Le bouc qui s’en va, Mary DOUGLAS, Pardès, La Bible et l’Autre, 2002 (N° 32-33) , p. 129-134
Le texte commence par ceci : « Jusqu’à nos jours les classicistes continuent de classer le rite biblique du Bouc Émissaire avec des rites grecs, tandis que les différences sont bien plus importantes que les similarités. Le rite est supposé transmettre le mal sur un être vivant, que l’on expulse ensuite. Bien que ce dispositif soit présent dans les rites grecs et bibliques, il ne constitue pas le thème central de la cérémonie biblique, qui est décrite dans le chapitre 16 du Lévitique. La cérémonie du Lévitique concerne un véritable bouc, mais ce qu’on appelle “le bouc émissaire” dans les cérémonies grecques est un être humain. Dites, si vous voulez, que cela n’est pas important, mais attention : dans la version biblique le bouc s’échappe, dans la version grecque l’homme ne s’échappe pas, et il devient victime ; on exerce une violence sur la victime grecque, mais aucune violence n’est exercée contre le bouc émissaire du Lévitique. Pour le rite grec, le bouc victime est choisi parmi de pauvres misérables, ou des individus laids, ou parmi les non-grecs. Il est chassé de la cité lors d’une procession accompagné d’une musique dissonante ; on expulse alors un représentant du mal, il porte avec lui la honte et la culpabilité. Le rite grec a en effet un aspect punitif. Les rites grecs traitent la personne expulsée (pharmakos) au moins de façon irrespectueuse, souvent cruellement.
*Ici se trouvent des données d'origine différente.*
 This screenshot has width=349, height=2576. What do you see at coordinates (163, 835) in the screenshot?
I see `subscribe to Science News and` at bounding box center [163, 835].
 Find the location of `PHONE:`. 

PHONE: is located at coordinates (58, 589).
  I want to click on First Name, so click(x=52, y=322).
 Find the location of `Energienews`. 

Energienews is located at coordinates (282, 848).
Dans les versions mythologiques grecques, la victime est même tuée, évoquant chez les disciples de James Frazer le souvenir des antiques sacrifices humains. »
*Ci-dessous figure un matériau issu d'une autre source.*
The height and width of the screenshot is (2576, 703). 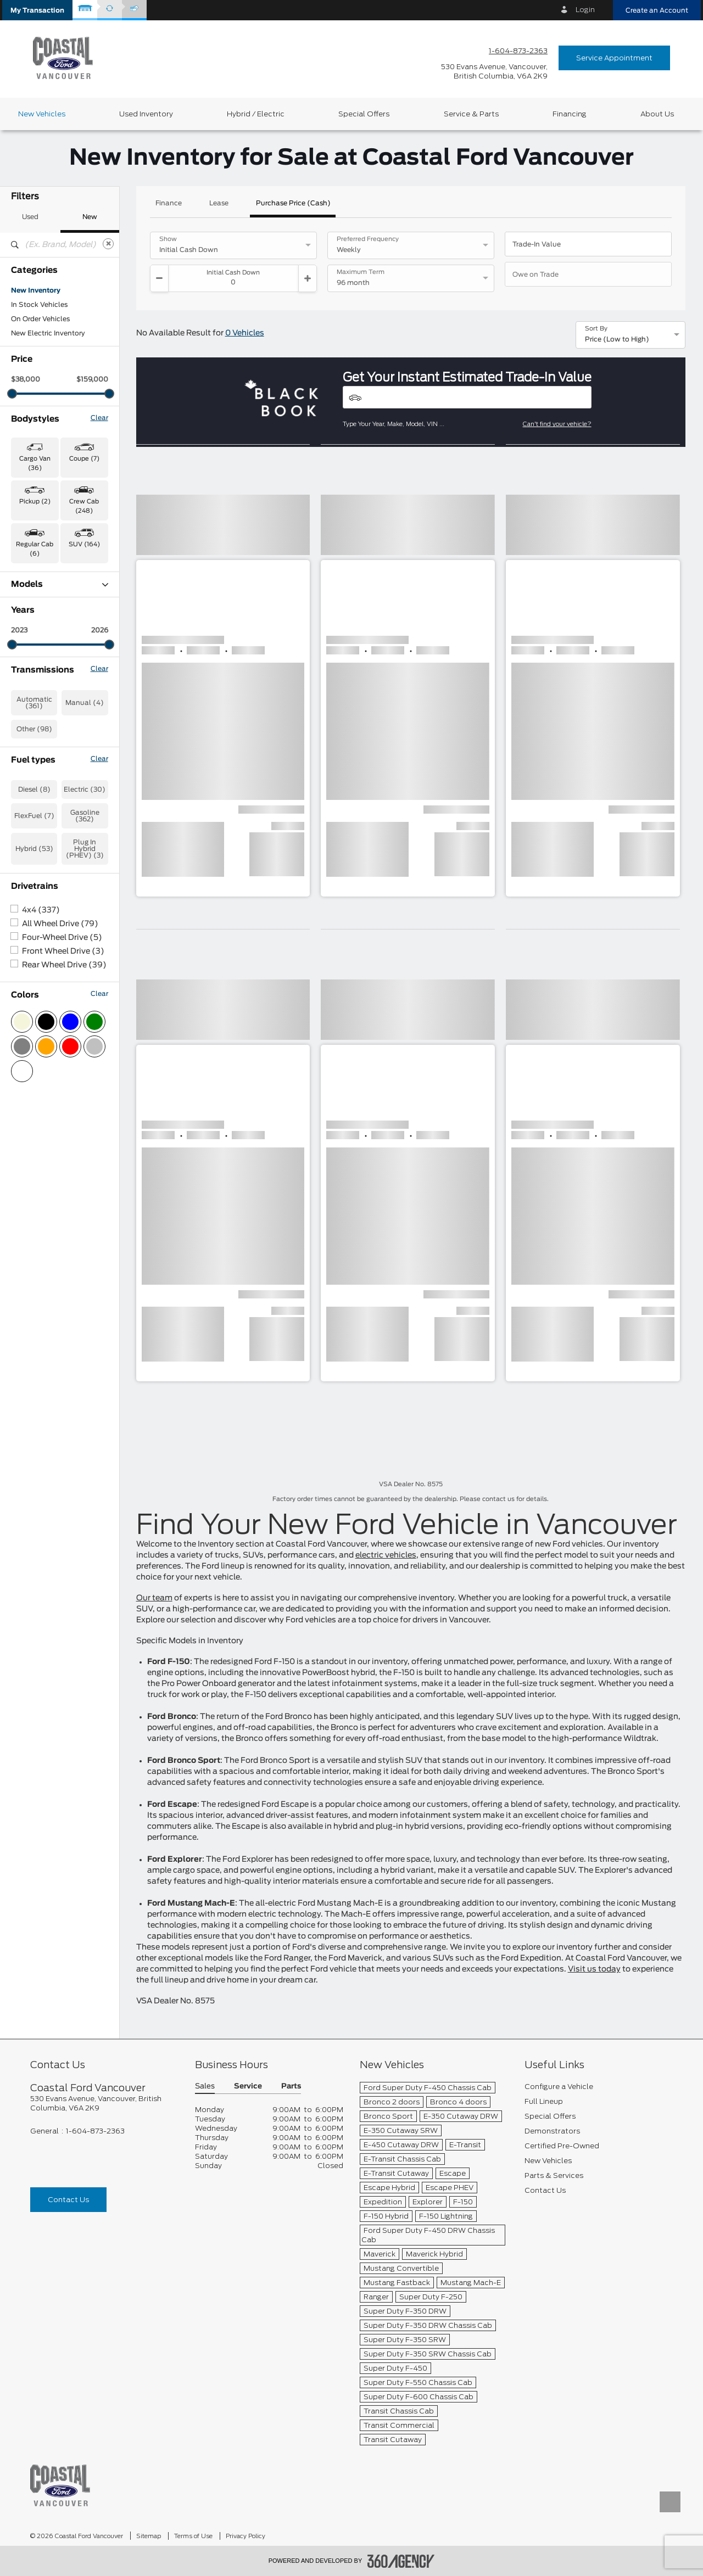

Et se termine par ceci : « Rappelons les destins inégaux qui apparaissent dans la Genèse. Une rivalité intervient pour séparer deux paires de frères, Isaac et Ismaël, Jacob et Esaü – l’un est choisi, l’autre non. Sur la base de ce constat, on peut déduire que le couple de boucs dans le rite d’expiation du Lévitique fait référence à un peuple élu et a un peuple qui n’a pas été choisi. Les deux histoires racontent la non-préséance de l’aîné. Ismaël a été écarté pour laisser la voie libre à Isaac ; Esaü n’a pas été assez attentif à ses droits acquis à la naissance. Ismaël et Esaü sont comme l’oiseau et le bouc qui n’ont pas été choisis mais qui sont laissés libres de s’en aller, alors qu’Isaac et Jacob sont comme le bouc ou l’oiseau sur qui s’exerce le sort du Seigneur : chacun est destiné à se soumettre à la discipline de l’alliance. Notons que ceux qui sont restés libres ont prospéré, chacun a établi un peuple puissant et nombreux. Ne pas être choisi n’est pas être sans honneur.
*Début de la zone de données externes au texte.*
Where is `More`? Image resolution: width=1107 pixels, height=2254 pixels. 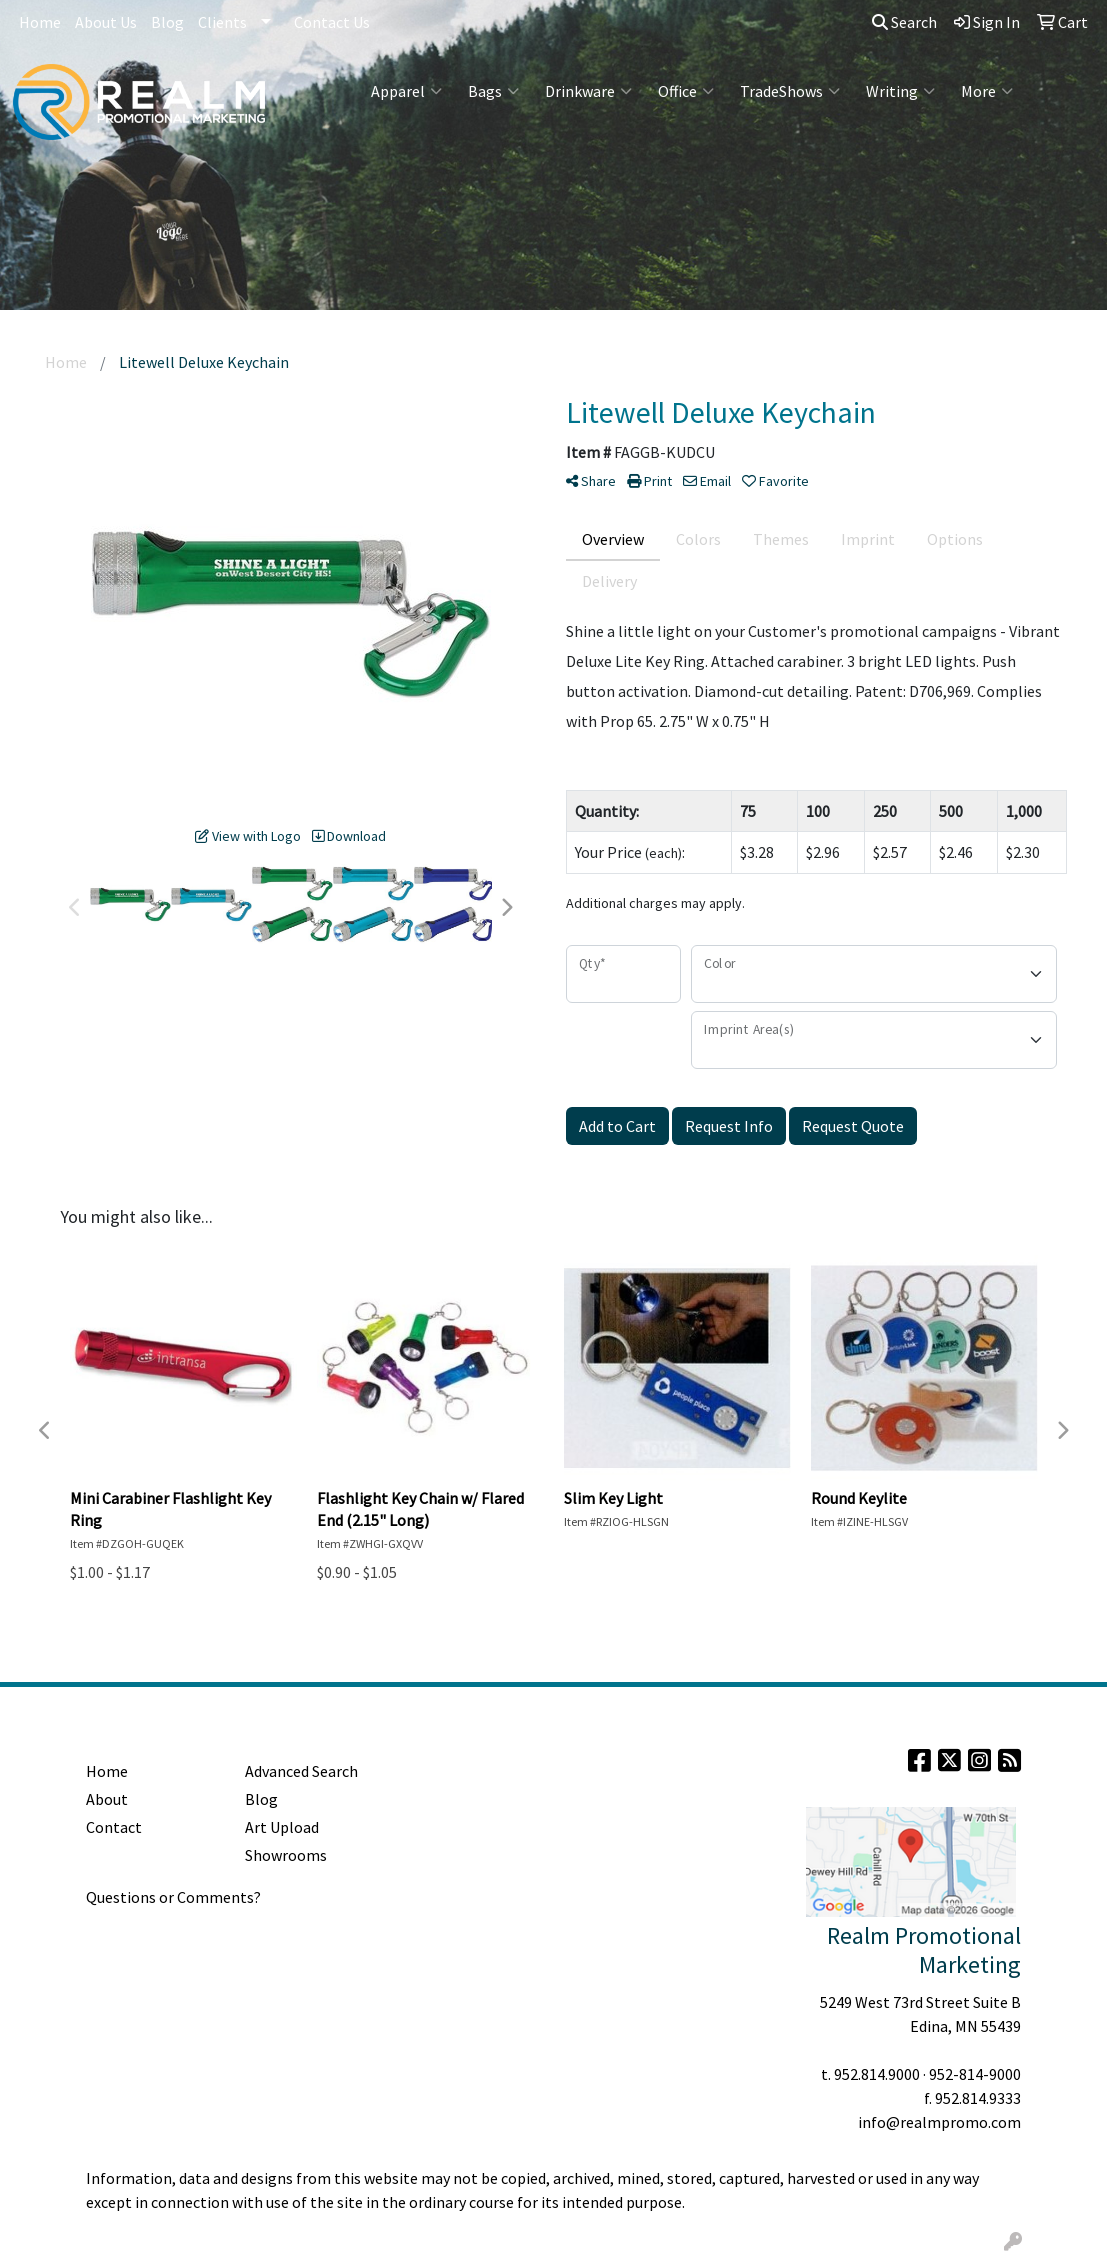 More is located at coordinates (987, 91).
Dans l’histoire d’Israël, d’autres « destins inégaux » viennent à l’esprit. Le souvenir du royaume du Nord n’est jamais loin dans les écrits bibliques. Judas et Joseph, Jérusalem et Samarie, les rédacteurs de Lévitique peuvent être crédités du deuil pour la perte de l’autre moitié d’Israël. Dans cette optique le message du bouc émissaire serait le tout contraire du rite grec. Le centre du débat n’est pas l’expulsion avec violence mais le libre choix de Dieu, un thème réitéré dans le Pentateuque et les psaumes. Le rite du bouc émissaire enseigne que l’élection n’est jamais méritée. Dieu choisit Israël librement. »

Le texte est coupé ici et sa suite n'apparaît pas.